Information provided:
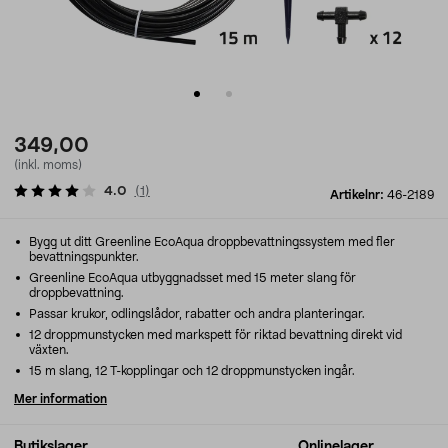
349,00
(inkl. moms)
4.0
(
1
)
Artikelnr:
46-2189
Bygg ut ditt Greenline EcoAqua droppbevattningssystem med fler
bevattningspunkter.
Greenline EcoAqua utbyggnadsset med 15 meter slang för
droppbevattning.
Passar krukor, odlingslådor, rabatter och andra planteringar.
12 droppmunstycken med markspett för riktad bevattning direkt vid
växten.
15 m slang, 12 T-kopplingar och 12 droppmunstycken ingår.
Mer information
Butikslager
Onlinelager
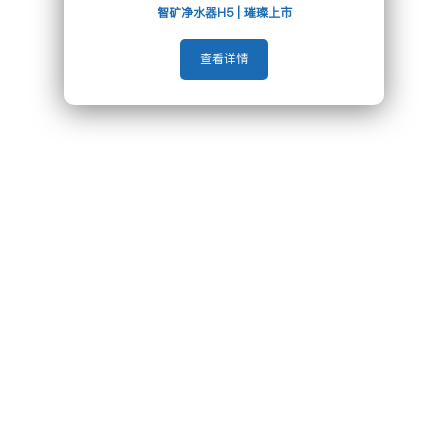
智矿净水器H5 | 璀璨上市
查看详情
服务保障
可拨打24小时服务热线400-700-8090，立升为用户提供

Description of the task:
What count of lines in the listing contain the word "droppmunstycken"? Reply with the number only.

Answer section:
2